Ankara Devlet Tiyatrosu yapımı "Aşk Hastası", Batı'ya özenen ve kendi değerlerini hiçe sayan bir oyuncunun önce şair Galib'e sonra Hüsn ü Aşk'taki Aşk'a; sonra Şeyh Galib'e dönüşünü ve kalp yolculuğunu şaşırtıcı bir kurguyla adeta sahneden seyircinin kalbine taşıyor.
Oyuncu Kutay Sungar, Kenan Işık'ın Hüsn ü Aşk'tan esinlenerek yazıp yönettiği "Aşk Hastası"nı ve hazırlık sürecini AA muhabirine anlattı.
Rol kendisine teklif edildiği zaman tıpkı senaryodaki oyuncu gibi "ben ne yapacağım" dediğini söyleyen Sungar, "Ben de Şeyh Galib'i fazla tanımıyordum. Hüsn ü Aşk'ı bilmiyordum. Şimdi bu salona her temsilde 600 kişi geliyor. 600 kişiden 50'si eve dönünce Şeyh Galib'i araştırsa bu çok büyük bir şeydir. O bizim çok önemli bir değerimiz. Ben Şeyh Galib'i tanıdım, inşallah başkaları da tanır ve oyun da sevilerek izlenmeye devam eder" temennisinde bulundu.
"Kendi değerlerimizle evrenseli yakaladık"
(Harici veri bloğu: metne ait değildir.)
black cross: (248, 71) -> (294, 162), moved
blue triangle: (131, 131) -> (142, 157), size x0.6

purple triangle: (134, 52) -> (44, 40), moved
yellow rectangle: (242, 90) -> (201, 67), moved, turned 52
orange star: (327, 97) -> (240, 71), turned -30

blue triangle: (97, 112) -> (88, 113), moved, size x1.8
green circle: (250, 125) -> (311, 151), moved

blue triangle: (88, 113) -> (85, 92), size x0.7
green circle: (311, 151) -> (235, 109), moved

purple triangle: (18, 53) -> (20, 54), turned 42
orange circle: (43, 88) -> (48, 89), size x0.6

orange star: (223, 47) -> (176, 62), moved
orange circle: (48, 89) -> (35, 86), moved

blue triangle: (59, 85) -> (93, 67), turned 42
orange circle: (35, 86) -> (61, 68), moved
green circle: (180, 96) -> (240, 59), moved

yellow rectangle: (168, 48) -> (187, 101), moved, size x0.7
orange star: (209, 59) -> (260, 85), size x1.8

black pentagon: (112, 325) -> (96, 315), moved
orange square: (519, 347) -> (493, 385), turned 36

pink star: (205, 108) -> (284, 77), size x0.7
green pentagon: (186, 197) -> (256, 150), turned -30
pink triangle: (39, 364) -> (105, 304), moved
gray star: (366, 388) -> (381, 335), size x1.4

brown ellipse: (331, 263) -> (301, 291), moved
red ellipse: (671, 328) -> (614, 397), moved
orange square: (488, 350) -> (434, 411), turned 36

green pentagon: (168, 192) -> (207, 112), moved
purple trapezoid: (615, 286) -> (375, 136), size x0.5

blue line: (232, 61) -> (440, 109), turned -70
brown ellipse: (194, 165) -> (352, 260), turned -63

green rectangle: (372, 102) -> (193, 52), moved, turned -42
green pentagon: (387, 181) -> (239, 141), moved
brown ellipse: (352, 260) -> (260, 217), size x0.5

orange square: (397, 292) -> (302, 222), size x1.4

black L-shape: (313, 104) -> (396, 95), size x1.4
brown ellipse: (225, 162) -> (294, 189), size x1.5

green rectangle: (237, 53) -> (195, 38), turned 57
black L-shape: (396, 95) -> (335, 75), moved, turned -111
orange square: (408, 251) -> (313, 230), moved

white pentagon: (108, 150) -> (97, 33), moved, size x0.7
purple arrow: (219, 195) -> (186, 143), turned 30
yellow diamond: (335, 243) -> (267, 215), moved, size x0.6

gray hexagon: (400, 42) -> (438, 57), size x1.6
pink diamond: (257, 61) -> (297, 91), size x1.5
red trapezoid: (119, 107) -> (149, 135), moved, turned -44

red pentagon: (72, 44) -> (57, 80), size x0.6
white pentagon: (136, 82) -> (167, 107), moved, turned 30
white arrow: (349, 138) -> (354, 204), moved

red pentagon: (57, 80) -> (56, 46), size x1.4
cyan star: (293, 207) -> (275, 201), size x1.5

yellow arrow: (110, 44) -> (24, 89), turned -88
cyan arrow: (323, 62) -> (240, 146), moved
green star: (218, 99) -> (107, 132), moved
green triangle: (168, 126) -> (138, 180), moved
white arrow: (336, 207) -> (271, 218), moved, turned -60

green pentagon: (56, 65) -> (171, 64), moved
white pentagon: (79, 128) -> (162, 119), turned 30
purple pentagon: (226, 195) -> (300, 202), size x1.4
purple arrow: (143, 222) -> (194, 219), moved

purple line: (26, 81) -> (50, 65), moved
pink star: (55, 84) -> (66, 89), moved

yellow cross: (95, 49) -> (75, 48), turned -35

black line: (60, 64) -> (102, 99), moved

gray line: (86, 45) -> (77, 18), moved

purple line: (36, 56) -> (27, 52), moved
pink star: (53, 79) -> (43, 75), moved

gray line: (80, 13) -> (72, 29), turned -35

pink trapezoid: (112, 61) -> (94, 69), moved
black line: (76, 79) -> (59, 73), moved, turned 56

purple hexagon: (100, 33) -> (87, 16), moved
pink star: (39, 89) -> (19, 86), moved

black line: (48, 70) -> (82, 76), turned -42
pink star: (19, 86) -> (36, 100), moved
Sungar, Türk tiyatrosunun dünyaya sunduğu bir eser olarak nitelediği Aşk Hastası için, Yönetmen Vladlen Alexandrov'un Türk tiyatrosunda en beğendiği
eserler arasında saydığını hatırlattı.
"Bizim kendi değerlerimizi anlatan bir oyun yaptığımız zaman karşılığını buluyor. Türk seyircisinde de Avrupalı yönetmenin gözünde de. Avrupa'ya gidince çok beğenileceğini düşünüyorum, çünkü tamamen bizim kültürümüz. Bir mevlevi bir semazen başka nerede var ki? Biz kendi yerel değerlerimizle evrenseli yakaladık diye düşünüyorum"
"Şeyh nasıl olmalı, araştırdım"
Bir şeyhi, hele Türk edebiyatına çığır açmış ve üç yüzyıl önce yaşamış bir gönül insanını canlandırmak kolay değil elbette. Sungar da oyunda hem Şeyh Galib'i hem onun klasikleşen eseri Hüsn ü Aşk'taki Aşkı ete kemiği bürünmüş olarak seyircinin karşısına çıkarıyor, hem de günümüzde Batı hayranı ve kendi değerlerine sırtını dönmüş bir oyuncuya can veriyor aynı sahnede.
Bu roller için çok araştırma yaptığını belirten Sungar, "Bir şeyh nasıl olmalı, nasıl durur, nasıl bakar, nasıl yürür, sema onun için ne ifade eder, semadan sonra semazenlerle ilişkisi nasıldı? Dergahta posta nasıl oturur, padişahla ilişkisi nasıldır? O kadar çileden, arınmadan geçmiş bir insan nasıl davranır, bunların üzerine gittim" diye konuştu.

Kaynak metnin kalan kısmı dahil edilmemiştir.